Hightech-Sehhilfen

Andere Sinne zum „Sehen“ nutzen

Von Nadine Effert · 2016

Herabschauende Fledermaus. Thema: Hightech-Sehhilfen

Ein Unfall, eine erblich bedingte Augenkrankheit oder das hohe Alter – Gründe dafür, dass Menschen ihr Augenlicht verlieren können. Es ist ein harter Schicksalsschlag, von heute auf morgen ohne das wohl wichtigste Sinnesorgan im Leben auszukommen. Die gute Nachricht: Immer mehr Forscher und Unternehmen tüfteln an Hightech-Lösungen für Blinde – mit Erfolg.
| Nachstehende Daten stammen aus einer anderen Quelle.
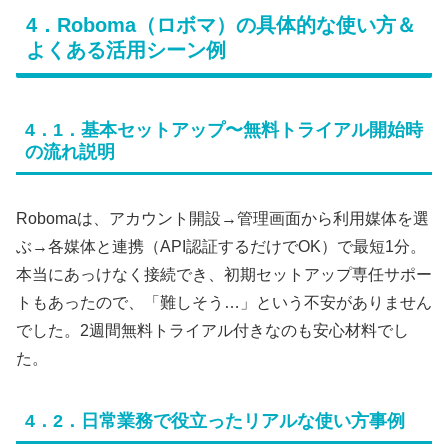
4．Roboma（ロボマ）の具体的な使い方＆
よくある活用シーン例
4．1．基本セットアップ〜無料トライアル開始時
の流れ説明
Robomaは、アカウント開設→管理画面から利用媒体を選
ぶ→各媒体と連携（API認証するだけでOK）で最短1分。
本当にあっけなく接続でき、初期セットアップ専任サポー
トもあったので、「難しそう…」という不安がありません
でした。2週間無料トライアル付きなのも安心材料でし
た。
4．2．日常業務で役立ったリアルな使い方事例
Es ging um die Welt und rührte viele zu Tränen: ein Video vom US-Amerikaner Allen Zderad, der nach zehn Jahren erstmals wieder seine Frau sehen konnte. Der zu diesem Zeitpunkt 68-Jährige war nicht etwa für lange Zeit im Ausland. Eine degenerative Augenerkrankung, die bei ihm vor 20 Jahren diagnostiziert worden war, ließ ihn vor zehn Jahren erblinden. Im vergangenen Jahr wurde ihm ein sogenanntes bionisches Auge eingesetzt. Das Implantat sendet Lichtsignale an den Sehnerv und umgeht damit die zerstörte Netzhaut. Das funktioniert aufgrund eines ausgeklügelten Systems aus einer Kamerabrille und einem kleinen Gerät, das die Lichtsignale an einen in der Retina-Prothese enthaltenen Mikro-Chip sendet und von dort aus ins Gehirn. Das Sehen im eigentlichen Sinn ist zwar nicht möglich, aber das Erkennen von menschlichen Umrissen und Formen – und das grenzt für Blinde schon an ein Wunder.

Hightech-Sehhilfen: Vibrationen der Zunge als zusätzlicher Tastsinn

Mit der Zunge „sehen“? Was verrückt klingt, funktioniert. Und zwar so: Bei diesem System werden die von Kameras aufgenommenen Bilder als elektrische Signale an ein unter der Zunge liegendes Plättchen übertragen. Die dort befindlichen 600 Minielektroden pulsieren je nach Helligkeit unterschiedlich stark. Die Nerven der Zunge leiten diese Signale zum Gehirn, wo die Daten verarbeitet und als Form, Bewegung, Größe und Position der Objekte interpretiert werden. Der Tastsinn, den Blinde mithilfe ihrer Hände oder des Blindenstocks ohnehin einsetzen, wird so um den der Zunge erweitert – fleißiges Training vorausgesetzt. Eine Studie hat gezeigt, dass nach einem Jahr Übungszeit 69 Prozent der 74 Testpersonen Objekte erkennen konnten. Die US-amerikanische Arzneimittelbehörde (FDA) hat im Jahr 2015 dieses „Zungen-Seh-System“ zugelassen. Allerdings ist es mit einem Preis von knapp 10.000 Euro nicht für jedermann erschwinglich.

Mit dem Ohr Objekte wahrnehmen

Im „Technology Review“ wurde jüngst über eine technologische Entwicklung eines Forscherteams am California Institute of Technology berichtet, die nicht die Zunge, sondern das Ohr zum Sehen einsetzt. Dazu werden die Aufnahmen der Kamera in einem kleinen Computer zu Tönen umgewandelt und über einen Kopfhörer ins Ohr übertragen. Ähnlich wie beim Zungenprinzip muss der Anwender lernen, die Tonsignale richtig zu interpretieren. Das System funktioniert im Prinzip wie ein Sonar, mit dem sich bekanntlich Fledermäuse in der Dunkelheit bestens orientieren können. Nur das in diesem Fall der Anwender selbst keine Ultraschallwellen aussenden muss – er muss nur gut zuhören.